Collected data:
===============

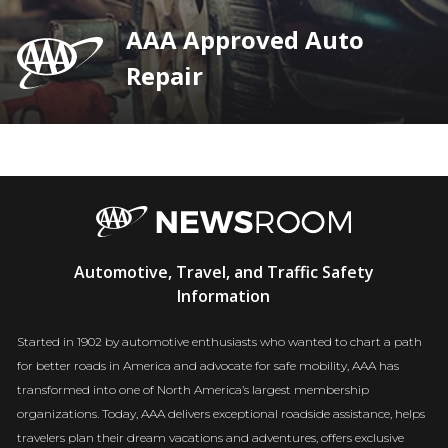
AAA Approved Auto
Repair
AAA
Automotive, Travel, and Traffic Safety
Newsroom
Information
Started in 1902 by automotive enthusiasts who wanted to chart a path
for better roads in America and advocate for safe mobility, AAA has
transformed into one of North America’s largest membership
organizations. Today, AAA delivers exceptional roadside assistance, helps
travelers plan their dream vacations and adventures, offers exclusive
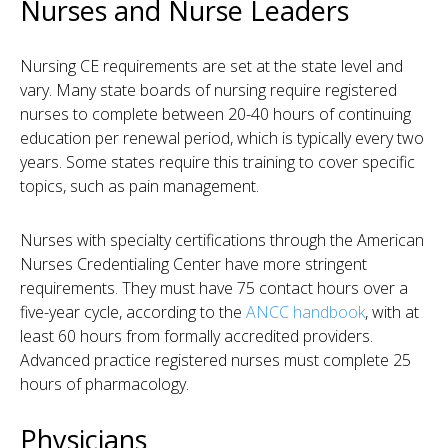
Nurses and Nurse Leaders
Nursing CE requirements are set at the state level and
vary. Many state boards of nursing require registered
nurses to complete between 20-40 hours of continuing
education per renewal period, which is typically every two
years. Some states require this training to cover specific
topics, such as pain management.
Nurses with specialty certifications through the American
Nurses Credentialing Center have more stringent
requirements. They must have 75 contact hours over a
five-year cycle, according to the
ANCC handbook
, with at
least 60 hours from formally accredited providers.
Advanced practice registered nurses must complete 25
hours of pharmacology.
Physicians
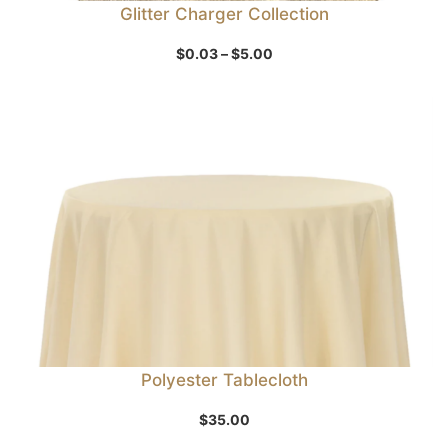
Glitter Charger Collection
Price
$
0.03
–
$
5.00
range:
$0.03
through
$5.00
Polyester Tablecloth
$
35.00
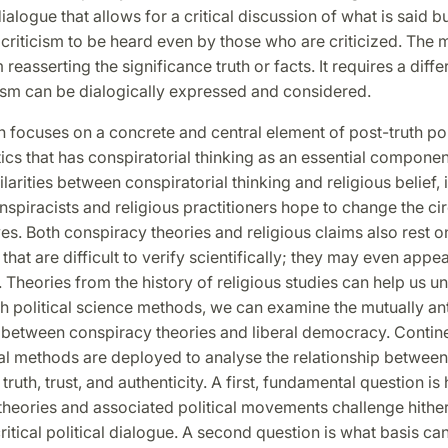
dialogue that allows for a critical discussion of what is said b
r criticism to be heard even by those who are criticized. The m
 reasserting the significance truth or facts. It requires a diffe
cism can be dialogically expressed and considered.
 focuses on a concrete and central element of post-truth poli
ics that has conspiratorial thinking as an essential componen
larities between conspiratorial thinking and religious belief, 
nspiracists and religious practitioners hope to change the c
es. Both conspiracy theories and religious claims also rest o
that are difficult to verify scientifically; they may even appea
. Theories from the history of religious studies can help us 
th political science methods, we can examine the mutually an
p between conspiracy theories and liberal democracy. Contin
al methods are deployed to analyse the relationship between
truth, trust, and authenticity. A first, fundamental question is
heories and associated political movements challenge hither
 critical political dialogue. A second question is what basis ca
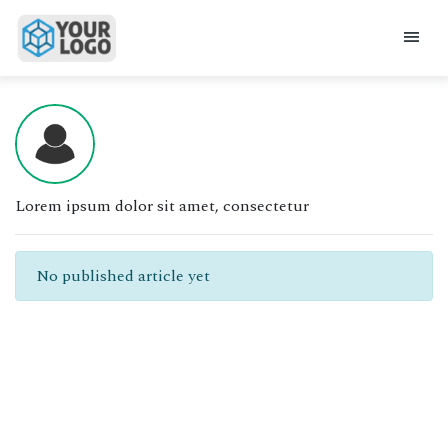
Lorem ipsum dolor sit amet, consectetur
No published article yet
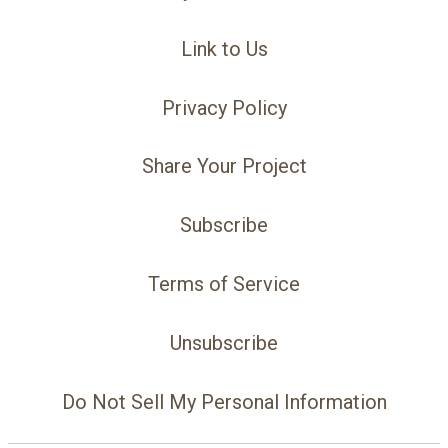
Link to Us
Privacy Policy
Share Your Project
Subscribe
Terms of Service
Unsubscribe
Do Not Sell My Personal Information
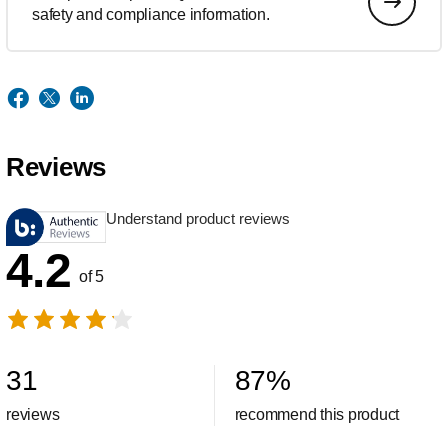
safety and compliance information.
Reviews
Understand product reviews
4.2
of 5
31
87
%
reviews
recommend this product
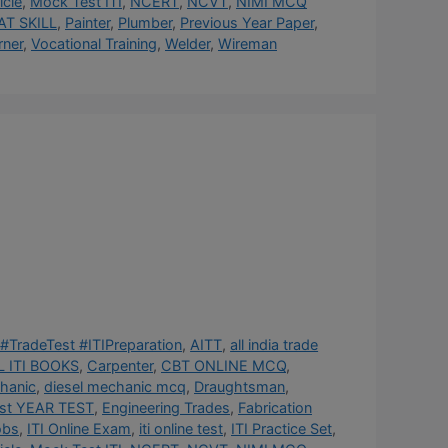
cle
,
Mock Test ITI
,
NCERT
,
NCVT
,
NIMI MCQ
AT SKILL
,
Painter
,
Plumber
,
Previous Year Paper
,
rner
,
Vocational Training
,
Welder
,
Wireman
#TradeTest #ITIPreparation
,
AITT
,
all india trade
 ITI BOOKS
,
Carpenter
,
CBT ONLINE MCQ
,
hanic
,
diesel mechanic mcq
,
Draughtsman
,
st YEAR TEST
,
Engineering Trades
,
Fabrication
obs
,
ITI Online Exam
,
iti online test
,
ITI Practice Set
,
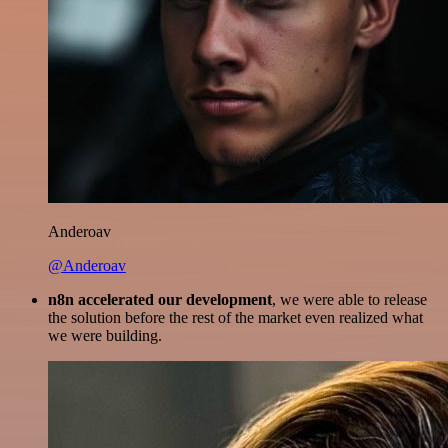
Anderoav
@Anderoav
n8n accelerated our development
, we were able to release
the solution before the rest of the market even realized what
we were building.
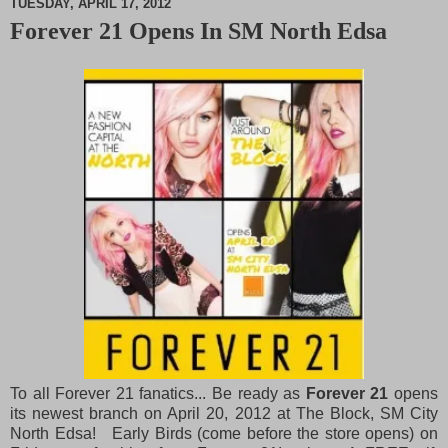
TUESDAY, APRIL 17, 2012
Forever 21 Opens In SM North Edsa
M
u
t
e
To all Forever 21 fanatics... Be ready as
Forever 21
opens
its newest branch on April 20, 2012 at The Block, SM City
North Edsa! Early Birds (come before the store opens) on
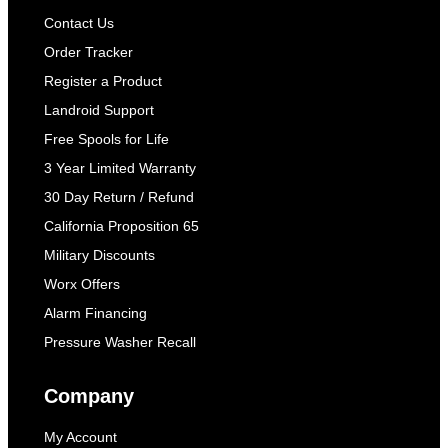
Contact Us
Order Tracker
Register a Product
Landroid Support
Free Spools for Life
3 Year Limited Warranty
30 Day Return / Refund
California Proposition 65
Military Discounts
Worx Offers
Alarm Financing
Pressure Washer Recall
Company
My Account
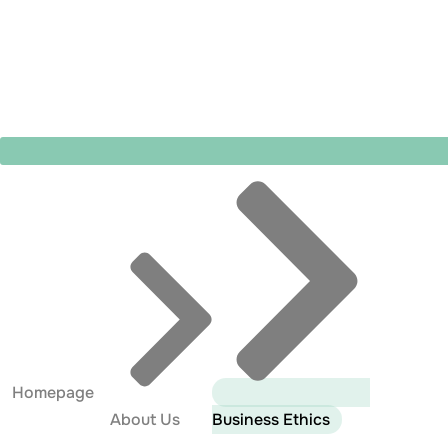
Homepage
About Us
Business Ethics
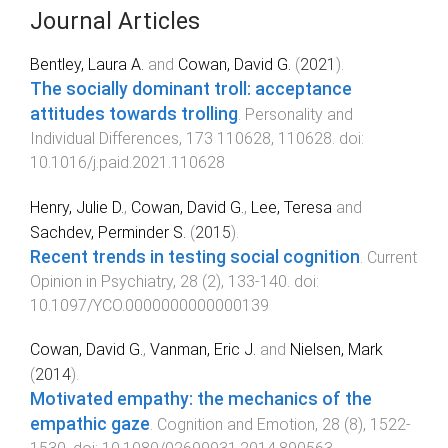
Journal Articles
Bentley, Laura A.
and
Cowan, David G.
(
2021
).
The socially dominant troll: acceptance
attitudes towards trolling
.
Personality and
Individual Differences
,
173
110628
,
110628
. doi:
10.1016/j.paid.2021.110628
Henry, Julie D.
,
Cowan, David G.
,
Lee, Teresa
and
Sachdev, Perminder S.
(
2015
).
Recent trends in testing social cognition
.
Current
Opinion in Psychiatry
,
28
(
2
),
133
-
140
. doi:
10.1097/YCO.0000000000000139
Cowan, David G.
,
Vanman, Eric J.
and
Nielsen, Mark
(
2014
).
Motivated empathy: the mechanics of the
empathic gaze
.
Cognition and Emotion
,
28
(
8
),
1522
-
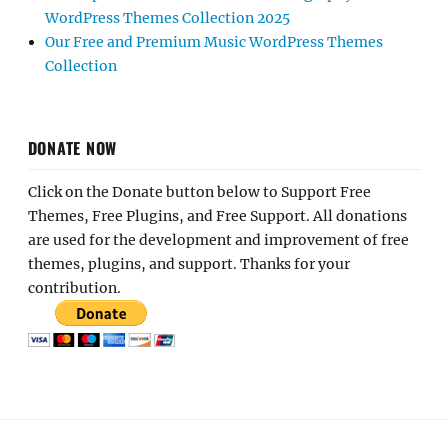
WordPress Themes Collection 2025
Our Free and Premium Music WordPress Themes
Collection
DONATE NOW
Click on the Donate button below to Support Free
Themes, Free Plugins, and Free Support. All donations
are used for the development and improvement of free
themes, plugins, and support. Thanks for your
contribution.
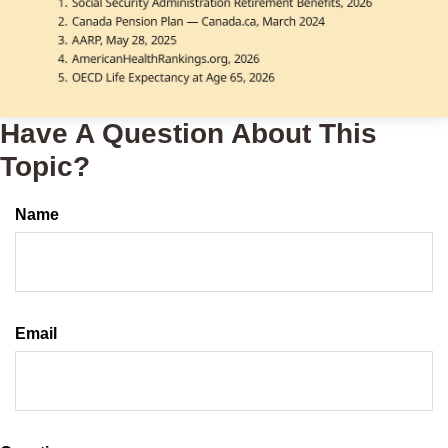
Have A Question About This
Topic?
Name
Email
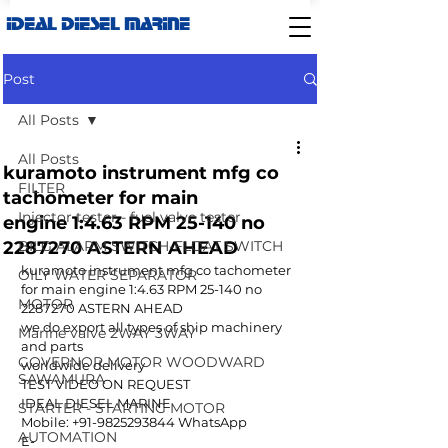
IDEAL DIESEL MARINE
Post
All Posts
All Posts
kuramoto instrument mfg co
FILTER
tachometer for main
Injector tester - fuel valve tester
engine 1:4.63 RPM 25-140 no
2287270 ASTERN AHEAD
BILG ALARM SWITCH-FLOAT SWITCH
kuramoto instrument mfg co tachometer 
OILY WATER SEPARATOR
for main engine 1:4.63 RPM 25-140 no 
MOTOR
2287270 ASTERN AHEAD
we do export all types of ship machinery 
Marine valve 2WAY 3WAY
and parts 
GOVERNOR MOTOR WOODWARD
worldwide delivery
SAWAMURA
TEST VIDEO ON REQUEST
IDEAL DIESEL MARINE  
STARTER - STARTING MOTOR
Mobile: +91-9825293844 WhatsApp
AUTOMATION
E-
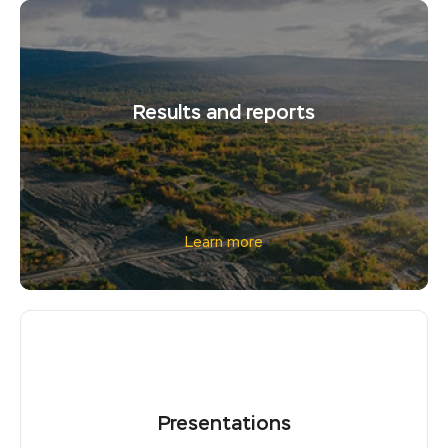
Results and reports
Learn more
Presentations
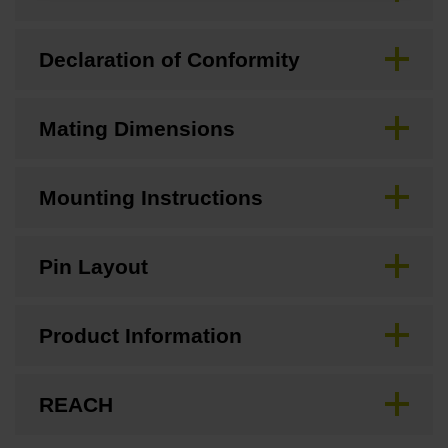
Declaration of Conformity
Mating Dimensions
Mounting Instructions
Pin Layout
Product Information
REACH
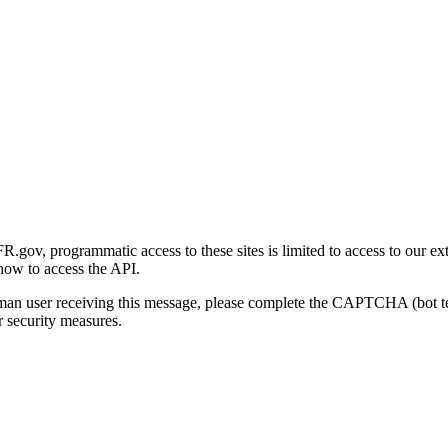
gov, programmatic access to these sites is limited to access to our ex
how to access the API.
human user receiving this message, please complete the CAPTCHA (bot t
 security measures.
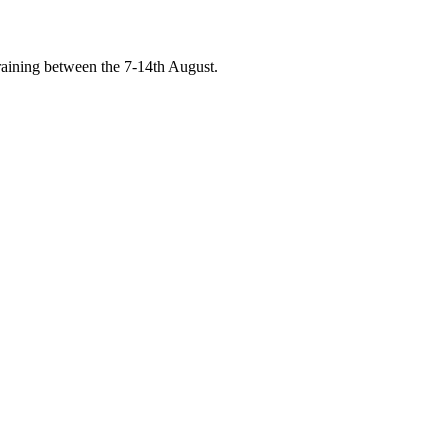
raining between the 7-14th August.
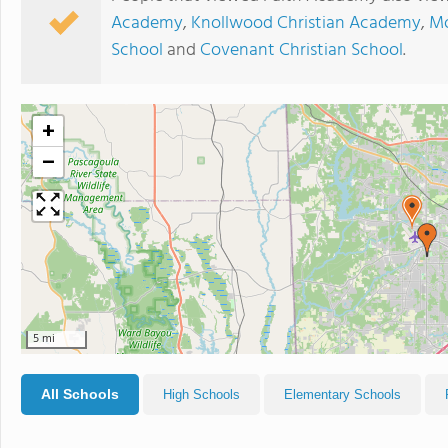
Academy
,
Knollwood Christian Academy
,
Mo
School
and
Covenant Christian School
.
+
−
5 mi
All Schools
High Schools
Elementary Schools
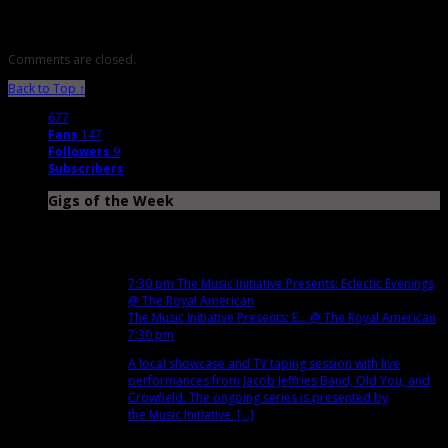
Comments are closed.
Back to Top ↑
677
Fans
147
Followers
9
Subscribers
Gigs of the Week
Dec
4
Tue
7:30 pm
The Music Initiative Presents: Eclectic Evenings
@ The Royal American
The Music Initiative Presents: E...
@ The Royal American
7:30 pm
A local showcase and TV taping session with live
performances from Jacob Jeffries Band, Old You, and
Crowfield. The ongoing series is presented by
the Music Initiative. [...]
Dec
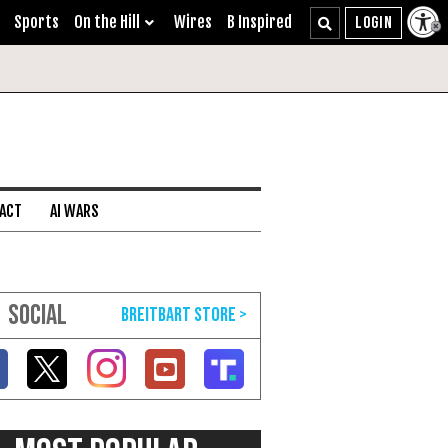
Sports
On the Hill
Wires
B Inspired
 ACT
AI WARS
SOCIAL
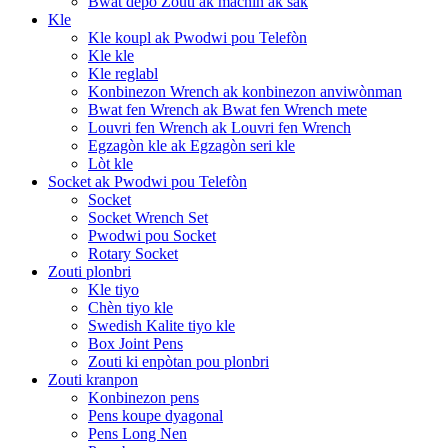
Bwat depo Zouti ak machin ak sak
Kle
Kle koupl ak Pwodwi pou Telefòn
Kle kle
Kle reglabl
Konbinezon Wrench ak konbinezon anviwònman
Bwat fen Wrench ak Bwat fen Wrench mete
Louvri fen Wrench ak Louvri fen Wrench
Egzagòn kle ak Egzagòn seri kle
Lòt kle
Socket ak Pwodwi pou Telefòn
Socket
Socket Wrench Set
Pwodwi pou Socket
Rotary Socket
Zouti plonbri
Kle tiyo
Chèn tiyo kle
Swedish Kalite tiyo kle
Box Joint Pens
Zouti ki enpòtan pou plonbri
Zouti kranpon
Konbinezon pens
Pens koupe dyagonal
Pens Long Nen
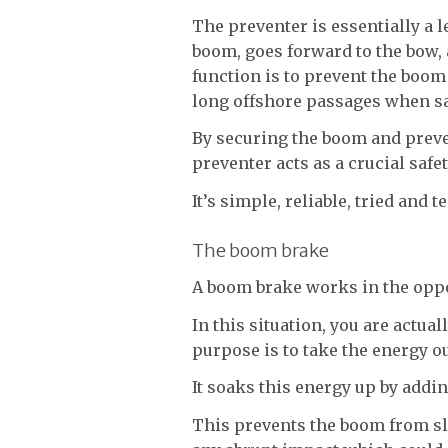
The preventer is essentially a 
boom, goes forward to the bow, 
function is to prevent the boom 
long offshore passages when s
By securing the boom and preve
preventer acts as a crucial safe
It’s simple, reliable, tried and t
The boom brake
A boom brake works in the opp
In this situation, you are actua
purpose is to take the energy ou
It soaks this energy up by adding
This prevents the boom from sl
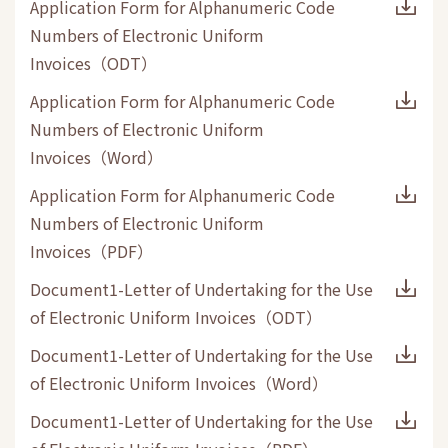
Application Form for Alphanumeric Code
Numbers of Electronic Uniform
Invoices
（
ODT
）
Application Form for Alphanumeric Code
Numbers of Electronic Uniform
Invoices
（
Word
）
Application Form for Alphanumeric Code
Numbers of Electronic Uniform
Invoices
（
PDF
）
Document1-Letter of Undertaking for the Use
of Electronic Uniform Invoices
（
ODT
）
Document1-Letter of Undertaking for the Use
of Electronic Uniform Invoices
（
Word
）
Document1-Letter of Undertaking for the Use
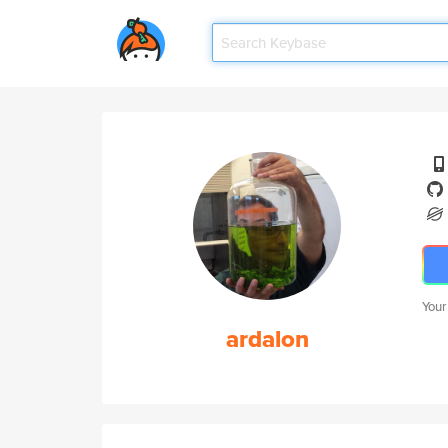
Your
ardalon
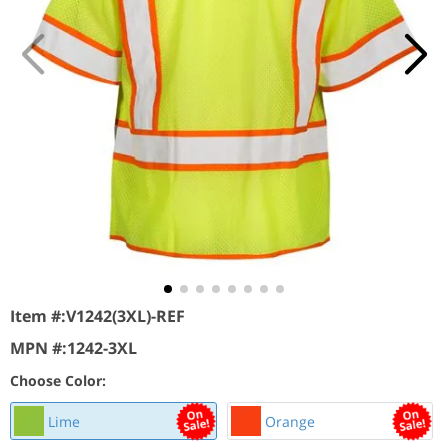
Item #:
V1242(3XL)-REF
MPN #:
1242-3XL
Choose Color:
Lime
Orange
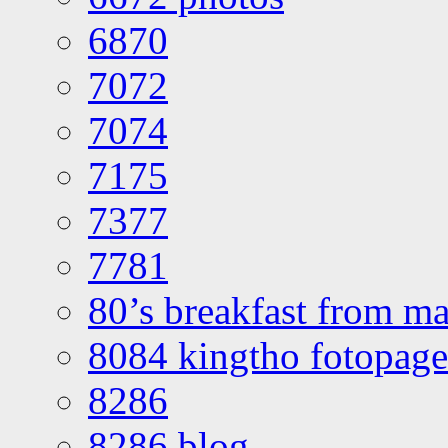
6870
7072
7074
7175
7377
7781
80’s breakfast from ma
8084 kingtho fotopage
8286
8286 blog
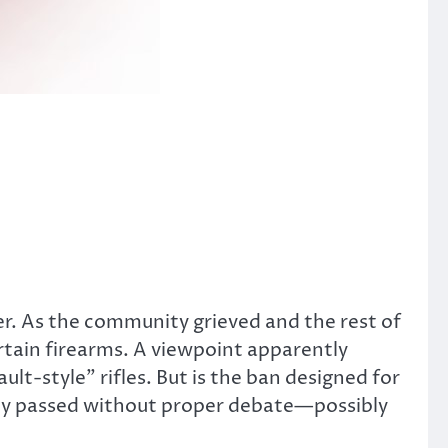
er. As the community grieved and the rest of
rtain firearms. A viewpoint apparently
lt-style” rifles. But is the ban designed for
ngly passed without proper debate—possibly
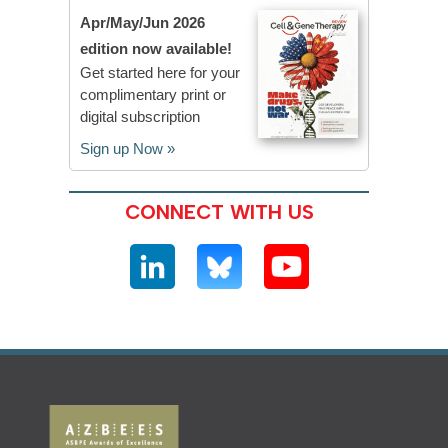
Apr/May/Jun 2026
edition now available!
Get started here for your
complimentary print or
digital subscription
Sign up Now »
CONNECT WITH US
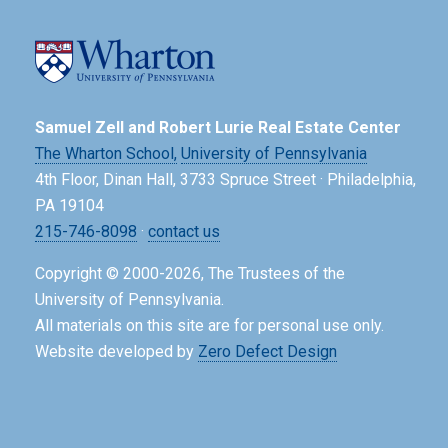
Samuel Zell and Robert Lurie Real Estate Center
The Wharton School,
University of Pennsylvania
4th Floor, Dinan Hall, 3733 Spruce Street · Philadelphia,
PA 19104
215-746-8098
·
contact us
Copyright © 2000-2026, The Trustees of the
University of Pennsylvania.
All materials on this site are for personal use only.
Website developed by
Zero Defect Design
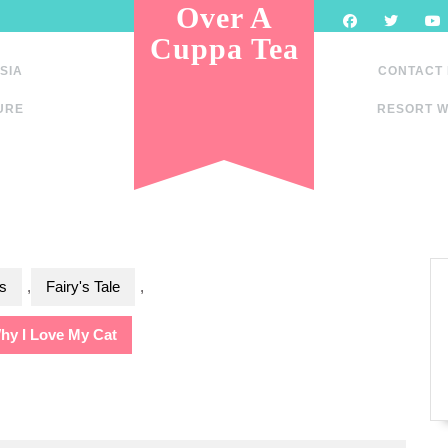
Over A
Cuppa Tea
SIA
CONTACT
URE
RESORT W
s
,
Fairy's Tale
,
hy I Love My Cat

===============

— TASK GOAL —
Copy the records above exactly, from the first line through the line containing "ANCC handbook", and leave out the pictures.

— RESULT OF THE TASK —
AAA Approved Auto
Repair
AAA
Automotive, Travel, and Traffic Safety
Newsroom
Information
Started in 1902 by automotive enthusiasts who wanted to chart a path
for better roads in America and advocate for safe mobility, AAA has
transformed into one of North America’s largest membership
organizations. Today, AAA delivers exceptional roadside assistance, helps
travelers plan their dream vacations and adventures, offers exclusive
Nurses and Nurse Leaders
Nursing CE requirements are set at the state level and
vary. Many state boards of nursing require registered
nurses to complete between 20-40 hours of continuing
education per renewal period, which is typically every two
years. Some states require this training to cover specific
topics, such as pain management.
Nurses with specialty certifications through the American
Nurses Credentialing Center have more stringent
requirements. They must have 75 contact hours over a
five-year cycle, according to the
ANCC handbook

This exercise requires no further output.